O deputado estadual João Daniel (PT) prestou homenagem ao Comandante-Presidente da Venezuela Hugo Chávez, que faleceu na terça-feira vítima de câncer. Em discurso na Assembleia Legislativa nesta quarta-feira, 5, João Daniel resgatou a história de luta do Comandante Hugo Chávez para construir a Revolução Bolivariana na Venezuela, as transformações sociais ocorridas a partir da Revolução e a importância desta luta para uma nova configuração geo-político na América Latina e no mundo.

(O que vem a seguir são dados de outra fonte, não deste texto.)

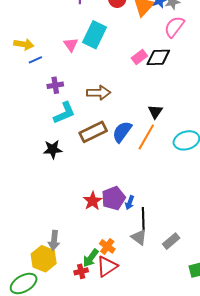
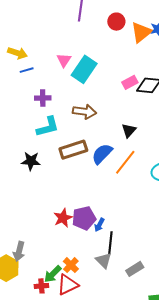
cyan rectangle: (94, 35) -> (84, 69), moved
black triangle: (155, 112) -> (129, 130), moved

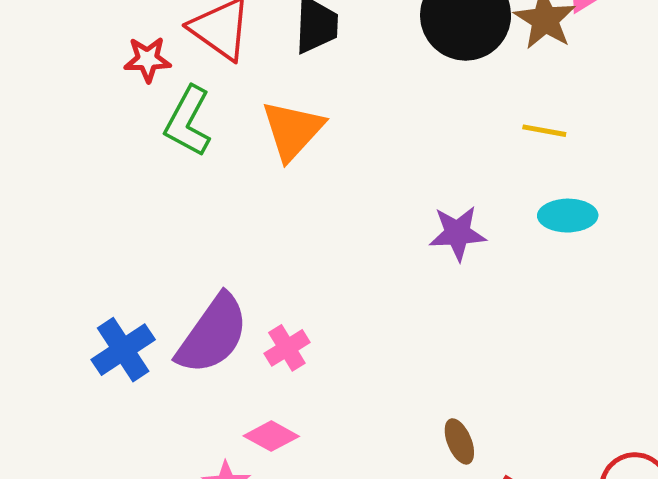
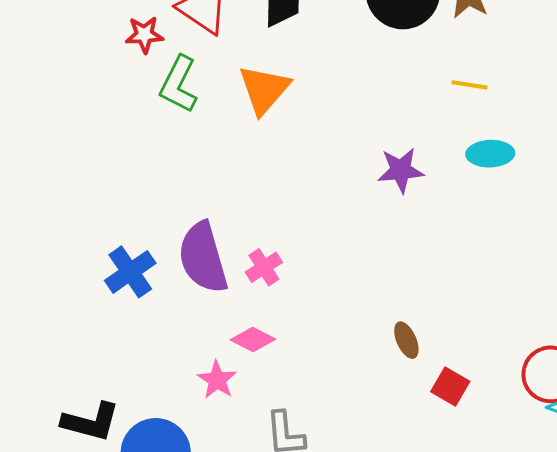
purple semicircle: (213, 334) -> (203, 258), turned 130

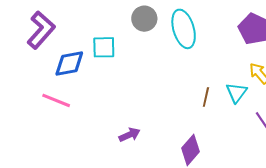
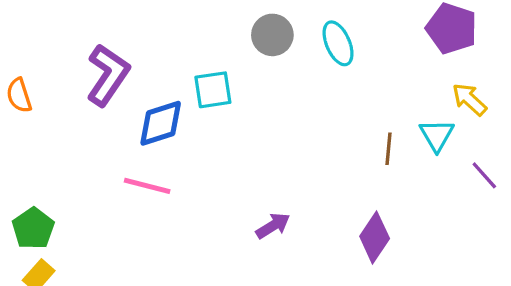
cyan ellipse: (184, 29) -> (338, 43), size x0.7

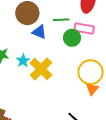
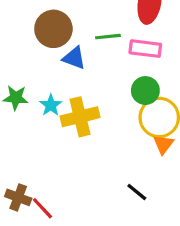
green circle: (72, 38) -> (145, 91), moved
yellow cross: (41, 69) -> (80, 117), turned 35

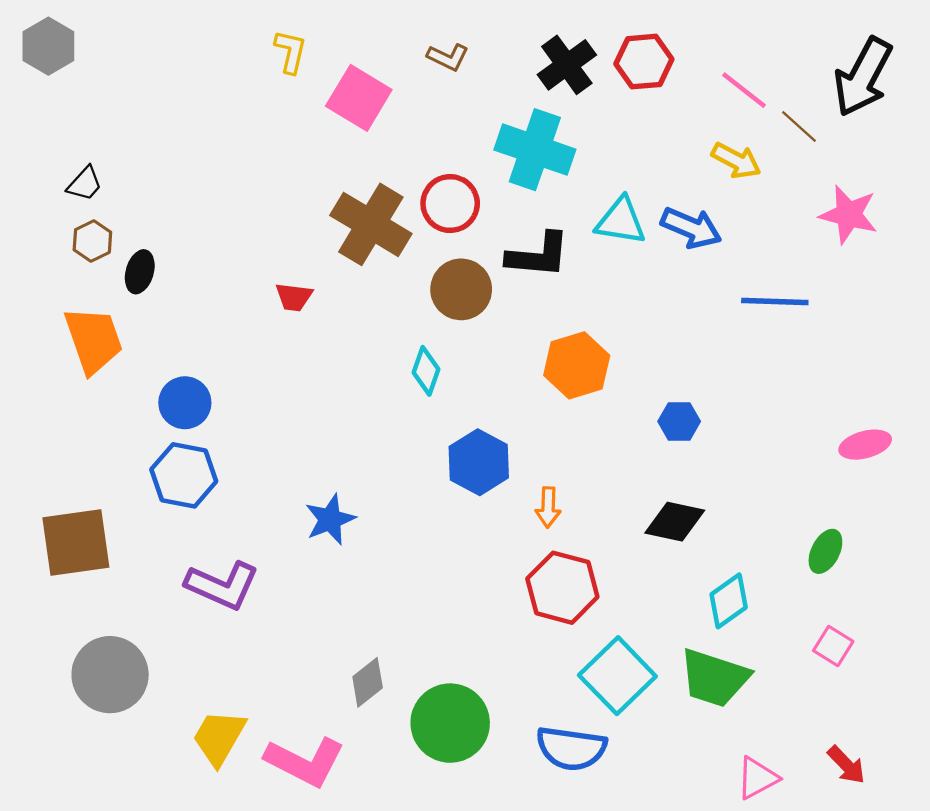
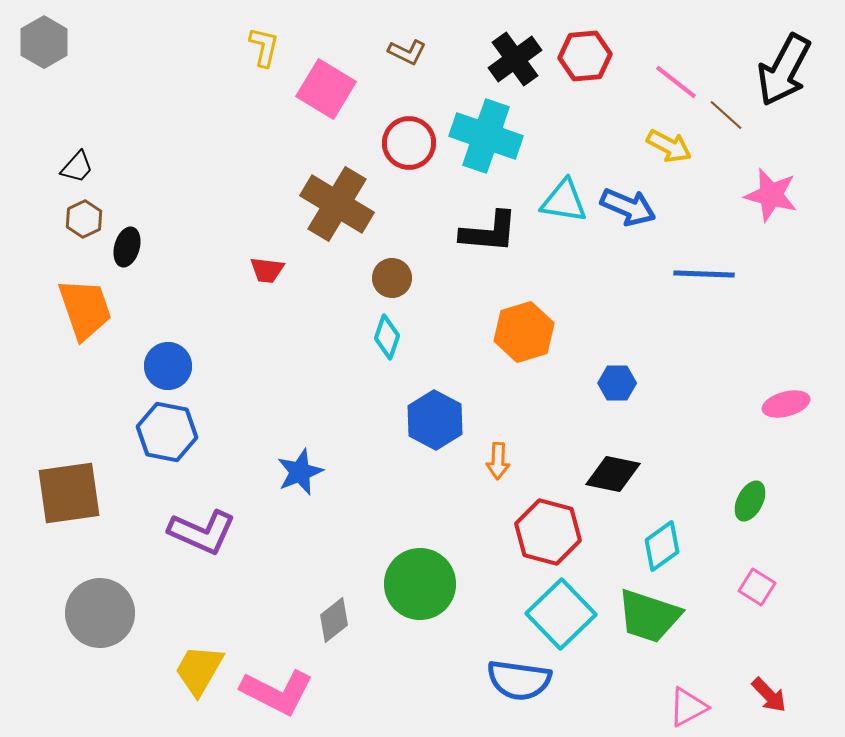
red circle: (450, 204) -> (409, 143), moved
brown circle: (461, 289) -> (392, 278), moved, size x0.7
red hexagon: (562, 588) -> (548, 532), moved
green circle: (450, 723) -> (420, 584), moved

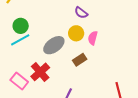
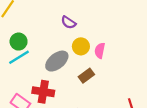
purple semicircle: (81, 13) -> (69, 22), moved
red cross: (40, 72) -> (43, 92), turned -36

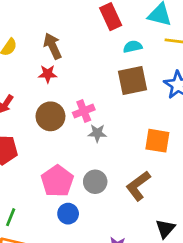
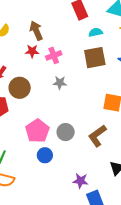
pink cross: (84, 111) -> (54, 55), moved
brown circle: (50, 116) -> (20, 88), moved
gray star: (97, 133) -> (60, 83), moved

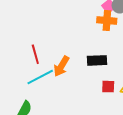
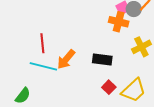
cyan line: (40, 77) -> (43, 66), turned 32
red square: (108, 87) -> (109, 87), turned 32

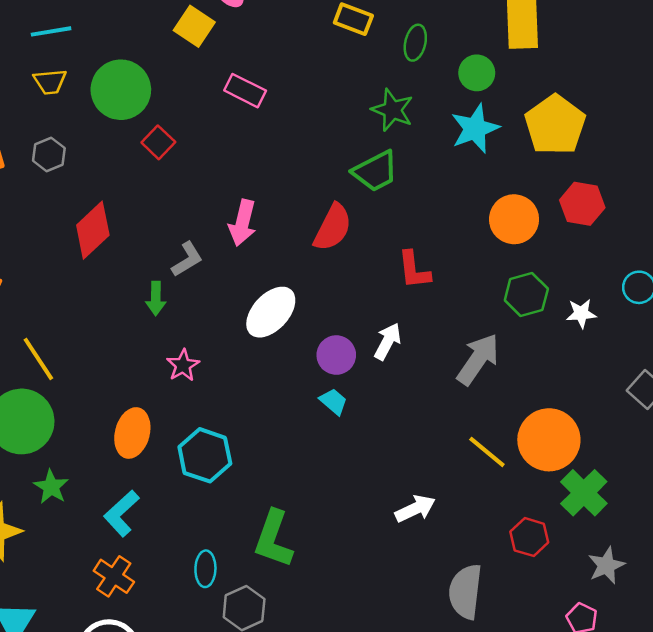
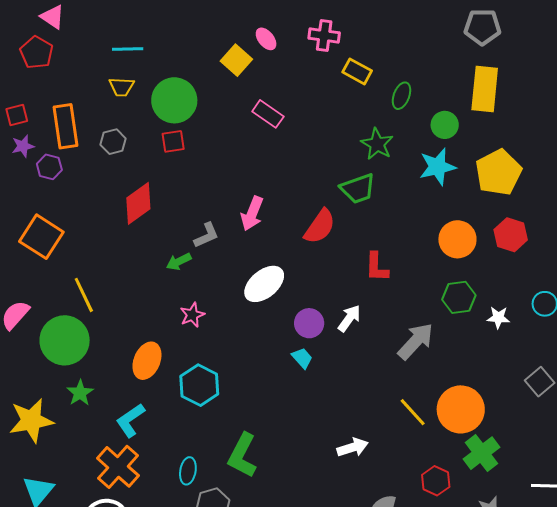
red square: (158, 142) -> (173, 141), moved, turned 30
green arrow: (156, 298) -> (179, 262), turned 55
orange cross: (114, 576) -> (118, 467), size x1.4

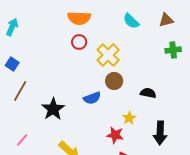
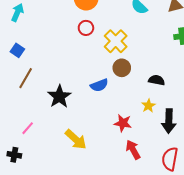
yellow star: (129, 118) -> (148, 106), moved

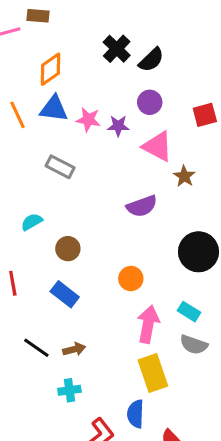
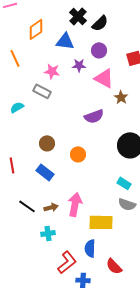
blue triangle: (54, 109) -> (65, 41), moved
pink star: (88, 120) -> (52, 71), moved
cyan semicircle: (32, 222) -> (17, 107), moved
orange circle: (131, 279) -> (78, 154), moved
pink arrow: (148, 324) -> (75, 204), moved
yellow rectangle: (153, 373) -> (101, 222), turned -70

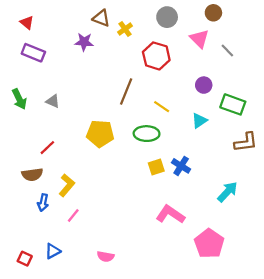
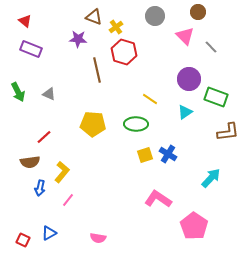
red hexagon: (156, 56) -> (124, 52), moved
purple circle: (204, 85) -> (189, 79), size x1.5
brown line: (126, 92) -> (97, 70), moved, turned -35

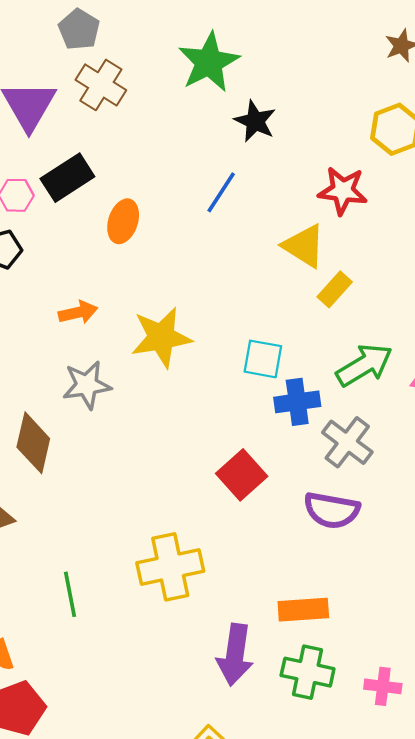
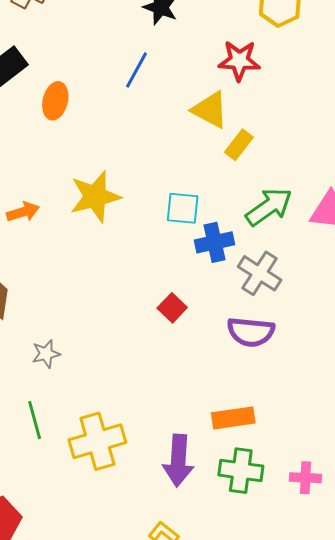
orange arrow: (78, 312) -> (23, 212), moved
gray star: (87, 385) -> (46, 354), moved, size x0.7
red square: (242, 475) -> (172, 308), size x0.7
yellow cross: (170, 567) -> (97, 441), moved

 “Com certeza, a luta do Comandante Hugo Chavéz e do povo venezuelano mudou a história da América Latina, do mundo. Como ele sempre fez questões de dizer, e o que para mim é a melhor maneira de homenageá-lo, o companheiro Hugo Chávez é um grande socialista. Em nome dos movimentos sociais, da Via Campesina, do Partido dos Trabalhadores, registro a importância da luta do povo venezuelano e do Comandante Hugo Chávez para a construção de uma América Latina livre, soberana, socialista”, afirma João Daniel.  

O deputado também falou sobre a relação que o Comandante tinha com o Brasil e com o povo brasileiro, citando declaração oficial da presidente Dilma Rousseff: “Hoje reconhecemos uma perda irreparável, sobretudo, a perda de um amigo do Brasil, de um amigo do povo brasileiro. (…) Lamentavelmente, infelizmente e com tristeza eu digo para vocês que morreu um grande latino americano, o presidente Hugo Chávez. Essa morte deve encher de tristeza todos os latinos americanos. O presidente Chávez foi sem dúvida uma liderança comprometida com o seu país e com o desenvolvimento dos povos da América Latina”.

O enterro do Comandante-Presidente Hugo Chávez ocorre na sexta-feira. Assume o vice-presidente Nicolás Maduro, até uma nova eleição: “Nenhum de nós é Chávez. Somos todos filhos dele, somos seus seguidores (…), mas podemos juntos chegar ao que ele significou para nossas vidas”, disse Maduro à TV estatal venezuelana. “Somente juntos poderemos garantir o futuro desta pátria”, afirmou Maduro, estimando que o chavismo se sente órfão e com um “sentimento de grande vazio que apenas a solidariedade pode preencher”.